She moved her hands helplessly.

“Did you ever try to make the average person describe a nose? It wasn’t a great beak and it wasn’t an Irish pug and it wasn’t broken. It was just a nose.”

“Eyes?”

“Brown. Two.”

Simon Templar unrolled and came up on his feet in an ultimate surge of exasperation.

“God burn and blast it,” he erupted, “do you realize that that adds up to practically nothing at all? A middling-sized guy with strictly conventional features — the greatest physical assets any crook could start with. Everything else could be grown or glued on and shaped and/or dyed or worn as an expression, on this foundation you still haven’t described. We don’t even have a clear picture of his age, except that I’ll bet that it’s less than fifty-three. If you want to do a good job of faking, it’s a lot easier to pretend to be older than younger — as I shouldn’t have to tell a woman. But as for all the spinach on this act…”
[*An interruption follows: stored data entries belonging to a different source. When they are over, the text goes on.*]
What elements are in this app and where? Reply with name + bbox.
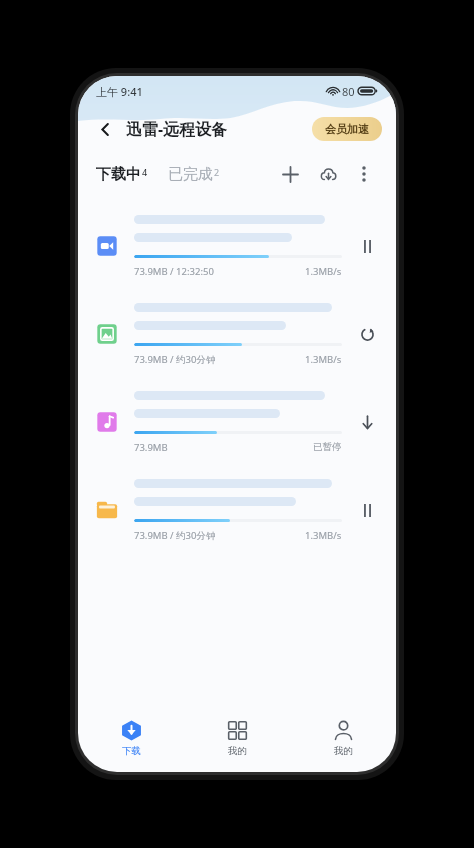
staticText: 1.3MB/s	[305, 529, 342, 542]
staticText: 下载	[122, 745, 141, 757]
staticText: 已完成	[168, 165, 213, 184]
staticText: 73.9MB / 约30分钟	[134, 353, 216, 366]
button[interactable]: 73.9MB / 约30分钟	[78, 466, 396, 554]
staticText: 会员加速	[325, 122, 369, 136]
button[interactable]: 我的	[184, 710, 290, 766]
staticText: 上午 9:41	[96, 84, 143, 99]
staticText: 我的	[228, 745, 247, 757]
staticText: 73.9MB / 约30分钟	[134, 529, 216, 542]
staticText: 4	[142, 166, 148, 178]
button[interactable]: More options	[350, 160, 378, 188]
staticText: 下载中	[96, 165, 141, 184]
button[interactable]: Pause	[352, 231, 382, 261]
staticText: 2	[214, 166, 220, 178]
button[interactable]: 已完成	[168, 165, 220, 184]
staticText: 1.3MB/s	[305, 265, 342, 278]
button[interactable]: Cloud download	[314, 160, 342, 188]
staticText: 我的	[334, 745, 353, 757]
staticText: 1.3MB/s	[305, 353, 342, 366]
button[interactable]: 73.9MB	[78, 378, 396, 466]
staticText: 已暂停	[313, 441, 342, 453]
button[interactable]: 下载中	[96, 165, 148, 184]
staticText: 迅雷-远程设备	[126, 118, 228, 140]
button[interactable]: 73.9MB / 约30分钟	[78, 290, 396, 378]
button[interactable]: Pause	[352, 495, 382, 525]
staticText: 73.9MB / 12:32:50	[134, 265, 214, 278]
button[interactable]: 73.9MB / 12:32:50	[78, 202, 396, 290]
button[interactable]: Add	[276, 160, 304, 188]
staticText: 73.9MB	[134, 441, 168, 454]
button[interactable]: 会员加速	[312, 117, 382, 141]
button[interactable]: 我的	[290, 710, 396, 766]
button[interactable]: Retry	[352, 319, 382, 349]
staticText: 80	[342, 84, 355, 99]
button[interactable]: 下载	[78, 710, 184, 766]
button[interactable]: Resume download	[352, 407, 382, 437]
button[interactable]: Back	[92, 116, 118, 142]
He groped around for an illustration, and his gaze lit on a framed photograph on the mantelpiece. He targeted it with a dynamically outthrust forefinger.

“Why,” he said, “I could pin the same shrubbery on that guy, and he’d fit your description.”

“That guy,” she said, out of an icy stillness, “happens to be my husband.”

The Saint stood transfixed, his eyes almost glazed with the fascination of the frabjous idea that his runaway train of thought had gone hurtling into. But she never noticed that teetering instant of thunderstruck rigidity, for within the same full second the telephone began to ring.

She started towards it with a tensely even step, but reached it in a rush.

Simon was beside her as she picked it up. With an arm lightly around her, he pressed his ear to the other side of the receiver.

“Hullo,” she said.

He was inappropriately aware of her hair brushing his cheek and her faint perfume in his nostrils, while he listened to the voice which he could hear thinly but quite clearly through the plastic. It had a forced and unmistakably artificial timbre, with a strong nasal twang.

“Mrs Dayne,” it said, “I’ll let you talk to your husband as soon as Mr Templar has left Bermuda. But if he isn’t on a plane tomorrow, you can consider yourself a widow.”

There was a soft click, and that was all.

3

The Saint awoke early in the morning, for there had been no further reason to stay up late the night before.

He had made the only possible offer directly their eyes met after she hung up the dead telephone: “I’ll leave tomorrow, of course.”

Her face was a tortured battleground of uncertainty.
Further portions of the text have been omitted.